◆ Problem to solve
How do the lines below between the ones holding "sin pedalear, luego" and "8.Lenny Martinez (Bahrein), 9.", inclusive, read? Give them again exactly, with no other lines.

START Data records

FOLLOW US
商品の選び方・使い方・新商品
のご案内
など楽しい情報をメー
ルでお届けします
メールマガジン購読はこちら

END Data records
START Data records

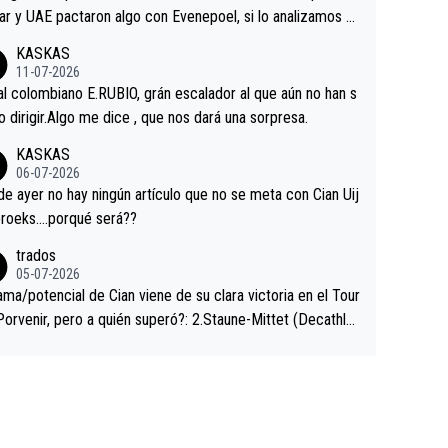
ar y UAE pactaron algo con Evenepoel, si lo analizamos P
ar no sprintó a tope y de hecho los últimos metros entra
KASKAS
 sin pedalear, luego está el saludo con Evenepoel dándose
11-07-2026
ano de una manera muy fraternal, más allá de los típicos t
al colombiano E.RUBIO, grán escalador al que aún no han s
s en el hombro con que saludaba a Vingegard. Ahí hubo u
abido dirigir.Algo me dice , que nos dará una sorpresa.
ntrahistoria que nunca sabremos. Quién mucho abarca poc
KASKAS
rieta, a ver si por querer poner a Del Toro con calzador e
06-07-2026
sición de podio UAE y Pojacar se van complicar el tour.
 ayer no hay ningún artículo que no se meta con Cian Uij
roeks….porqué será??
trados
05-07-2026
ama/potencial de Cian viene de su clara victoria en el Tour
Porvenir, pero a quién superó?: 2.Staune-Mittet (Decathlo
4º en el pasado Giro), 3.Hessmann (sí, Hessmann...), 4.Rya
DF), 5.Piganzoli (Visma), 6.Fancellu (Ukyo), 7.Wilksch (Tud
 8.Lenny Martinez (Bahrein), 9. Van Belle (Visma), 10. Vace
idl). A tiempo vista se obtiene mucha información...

END Data records

◆ Expected output
 sin pedalear, luego está el saludo con Evenepoel dándose
11-07-2026
ano de una manera muy fraternal, más allá de los típicos t
al colombiano E.RUBIO, grán escalador al que aún no han s
s en el hombro con que saludaba a Vingegard. Ahí hubo u
abido dirigir.Algo me dice , que nos dará una sorpresa.
ntrahistoria que nunca sabremos. Quién mucho abarca poc
KASKAS
rieta, a ver si por querer poner a Del Toro con calzador e
06-07-2026
sición de podio UAE y Pojacar se van complicar el tour.
 ayer no hay ningún artículo que no se meta con Cian Uij
roeks….porqué será??
trados
05-07-2026
ama/potencial de Cian viene de su clara victoria en el Tour
Porvenir, pero a quién superó?: 2.Staune-Mittet (Decathlo
4º en el pasado Giro), 3.Hessmann (sí, Hessmann...), 4.Rya
DF), 5.Piganzoli (Visma), 6.Fancellu (Ukyo), 7.Wilksch (Tud
 8.Lenny Martinez (Bahrein), 9. Van Belle (Visma), 10. Vace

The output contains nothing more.